FFXIV Shirk: What Does It Do & How Does It Work?This post may contain affiliate links. If you buy something we may get a small commission at no extra cost to you. (Learn more).
Shirk is an action that redirects 25% of the player’s enmity towards its target. It is unlocked at level 48 and is learned by all tank classes.
This skill is casted instantly and has a cooldown of 120 seconds. You can target any ally with it within 25 yalms.
Shirk is normally used in a technique players call “tank swapping”. This is a common technique used in high-end endgame fights like savage-tier raiding.
What is Enmity? (The Basics)
Enmity is a mechanic in FFXIV that determines which party member enemies will attack while in battle. Certain actions and abilities generate more enmity than others while factoring in other things such as damage dealt and HP restored.
Players also refer to it as “hate” or “aggro”.
Enmity is calculated for each individual enemy. They will attack whoever has generated the most enmity towards them.
It’s the tank’s job to generate as much enmity as possible to keep mobs focused on them. This is generally done by keeping their “tank stance” ability on.
A “tank stance” is an ability each tank class has that greatly boosts their enmity generation while turned on. It lasts indefinitely and can be turned off by using the ability again.
Here’s a list of what each tank stance ability is named:
- Iron Will (Gladiator/Paladin)
- Defiance (Marauder/Warrior)
- Grit (Dark Knight)
- Royal Guard (Gunbreaker)
There are currently two ways to check on your enmity levels during battle – the party list and the enemy list.
The party list is a window that shows up on your UI that lists down everyone in the party. Here, you’ll see their names, their job icon, HP, MP, current buffs, and current debuffs.
You may notice that during battle, a letter or number shows up next to each member’s job icon while targeting an enemy. Party members will be marked with a letter “A” or a number from 2 to 4 (2 to 8 if in a full party).
These numbers correspond to the target enemy’s enmity priority with “A” being the highest followed by “2” and so on. The party member with “A” is the enemy’s current target and will focus their single-target attacks on that ally.
There are certain instances where a “1” will show up despite “A” still being the enemy’s priority target. This usually happens when an enemy uses an ability that ignores enmity and targets specific players.
When your party is fighting multiple enemies at a time, it would be inefficient to scroll through each of them to check the party list one by one to gauge enmity.
For these cases, you can instead look to the enemy list that also shows up on your UI during battle.
The enemy list shows all the enemies you are currently engaged in battle with. Beside each enemy name listed, you’ll see an icon to the left.
The icons will either be a:
- Red square
- Orange triangle
- Yellow triangle
- Green circle
Each icon indicates your level of enmity towards that monster, with green being the safest and red meaning that enemy is currently attacking you.
As a tank, this means that all the icons you see on the enemy list should be red. The only exception is if you are in a full party and you are not the main tank.
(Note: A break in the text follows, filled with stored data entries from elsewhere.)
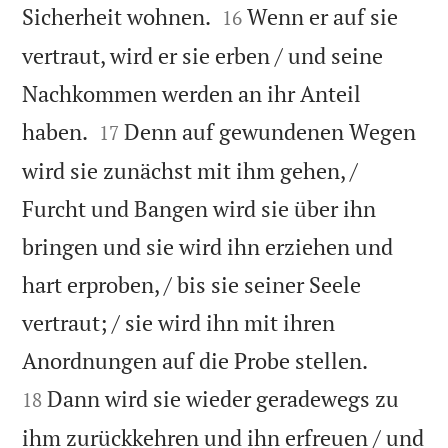


Sicherheit wohnen.
Wenn er auf sie
16
vertraut, wird er sie erben / und seine
Nachkommen werden an ihr Anteil


haben.
Denn auf gewundenen Wegen
17
wird sie zunächst mit ihm gehen, /
Furcht und Bangen wird sie über ihn
bringen und sie wird ihn erziehen und
hart erproben, / bis sie seiner Seele
vertraut; / sie wird ihn mit ihren


Anordnungen auf die Probe stellen.
Dann wird sie wieder geradewegs zu
18
ihm zurückkehren und ihn erfreuen / und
TIP: When playing as a non-tank class and you pull enmity for whatever reason, run towards your tank and stand next to them for a bit. They are usually spamming their offensive AoE skills and getting tagged by these once or twice usually gets enemies off your back and focused back on the tank.
At this point, you’re probably wondering, “If it’s the tank’s job to maintain enmity, why would I want to use Shirk?”
Well like mentioned earlier, it’s typically used in a technique called “tank swapping”.
Tank swapping is quite common for the more difficult 8-man trials and raids like savage and EX difficulty fights. In these instances, you will have 2 tanks instead of just one.
Sometimes, the boss in these fights will cast 2 consecutive tankbusters or a debuff followed by a tankbuster.
A tank swap is performed in between the first hit or debuff and the follow up tankbuster.
Here’s a quick step-by-step rundown on how to perform a tank swap:
- The main tank gets hit with initial tankbuster or debuff
- Main tank calls for a tank swap
- Off tank turns on his or her tank stance and uses provoke
- Main tank uses shirk and turns off his or tank stance
- The previous off tank is now the main tank and takes the second tankbuster
Successfully pulling off a tank swap has a significant impact on the party’s damage output as it lessens down time from having to revive party members. It also lets the tanks save their invulnerability moves for other mechanics or emergency situations.